"During the past six years I've signed three five-year contracts and one six-year contract," says Lacroix, "and I've never been traded in that time. I've also made it a rule that I don't sign a new contract until the old one has been settled. I've never been shortchanged a single dollar in the WHA." Moreover, as franchises collapsed all about him, Lacroix never failed to come out of the mess with a new contract for more money. Of course, it is difficult to say how many of Lacroix' teams faltered partly because they could not meet his salary.
In any case, the paycheck that Lacroix now receives from the Whalers is covered by funds from the Whalers, the league, Ray Kroc, Ronald McDonald, you name it. "To tell the truth," says Lacroix, "I don't know who pays what or where the money comes from. But every two weeks the money comes, and I don't ask questions."
Nobody was asking many questions during that first boisterous year of the WHA and, naturally, mistakes were made—and millions of dollars were lost.
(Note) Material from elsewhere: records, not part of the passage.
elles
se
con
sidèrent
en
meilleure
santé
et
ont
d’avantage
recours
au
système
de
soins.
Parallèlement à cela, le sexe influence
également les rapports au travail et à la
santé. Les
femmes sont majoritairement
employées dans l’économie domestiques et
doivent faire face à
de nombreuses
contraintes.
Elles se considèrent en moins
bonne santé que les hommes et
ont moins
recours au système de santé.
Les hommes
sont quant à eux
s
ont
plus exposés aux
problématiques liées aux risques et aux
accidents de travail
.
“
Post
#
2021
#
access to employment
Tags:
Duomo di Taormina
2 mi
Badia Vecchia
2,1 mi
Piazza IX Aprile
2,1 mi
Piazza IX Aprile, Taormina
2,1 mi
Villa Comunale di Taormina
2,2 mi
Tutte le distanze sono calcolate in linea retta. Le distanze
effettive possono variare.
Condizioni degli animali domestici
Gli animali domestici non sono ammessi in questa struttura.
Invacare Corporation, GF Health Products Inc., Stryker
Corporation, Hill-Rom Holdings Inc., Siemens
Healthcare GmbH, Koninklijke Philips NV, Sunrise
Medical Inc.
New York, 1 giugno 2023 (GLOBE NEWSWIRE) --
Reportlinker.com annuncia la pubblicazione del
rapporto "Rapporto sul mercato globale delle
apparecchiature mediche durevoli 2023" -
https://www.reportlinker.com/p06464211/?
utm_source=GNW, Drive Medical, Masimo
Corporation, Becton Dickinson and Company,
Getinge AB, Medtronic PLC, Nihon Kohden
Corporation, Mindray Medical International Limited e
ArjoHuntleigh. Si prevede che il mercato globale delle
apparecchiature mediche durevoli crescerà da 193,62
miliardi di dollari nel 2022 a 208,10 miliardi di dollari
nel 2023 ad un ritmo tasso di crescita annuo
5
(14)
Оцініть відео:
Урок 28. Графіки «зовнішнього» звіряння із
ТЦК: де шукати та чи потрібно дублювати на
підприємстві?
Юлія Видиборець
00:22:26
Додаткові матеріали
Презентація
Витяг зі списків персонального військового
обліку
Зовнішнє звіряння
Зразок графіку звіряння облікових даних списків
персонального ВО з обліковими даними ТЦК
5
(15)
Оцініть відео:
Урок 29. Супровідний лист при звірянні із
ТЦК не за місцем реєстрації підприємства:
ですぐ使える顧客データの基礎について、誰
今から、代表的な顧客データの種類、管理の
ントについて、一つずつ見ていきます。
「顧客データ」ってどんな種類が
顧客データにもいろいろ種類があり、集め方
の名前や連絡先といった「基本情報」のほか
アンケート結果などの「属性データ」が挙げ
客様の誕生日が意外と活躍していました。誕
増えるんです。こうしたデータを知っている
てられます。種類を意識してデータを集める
Says Lacroix, "I probably could have owned a franchise those first couple of years. A lot of the owners thought the way to increase attendance was to go out and hire a bunch of goons, which showed how little they really knew about hockey. The wise owners signed the Bobby Hulls and Gordie Howes, and that brought people in for a while. Now the owners are finally learning that they have to bring along the young players from the juniors."
In his own hilarious way Bernard Brown, the Philadelphia trucking magnate who owned the Blazers, was an exemplary WHA first-year owner. "The first time Brown met with our general manager," says Lacroix, "he said he wanted all of the players to report for work at nine in the morning and stay until five each night. He expected us to practice for a while, work around the building for a bit, then practice some more. All he knew was that his truck drivers worked from nine to five, and he couldn't understand why he was paying us all that money to work for two or three hours a day."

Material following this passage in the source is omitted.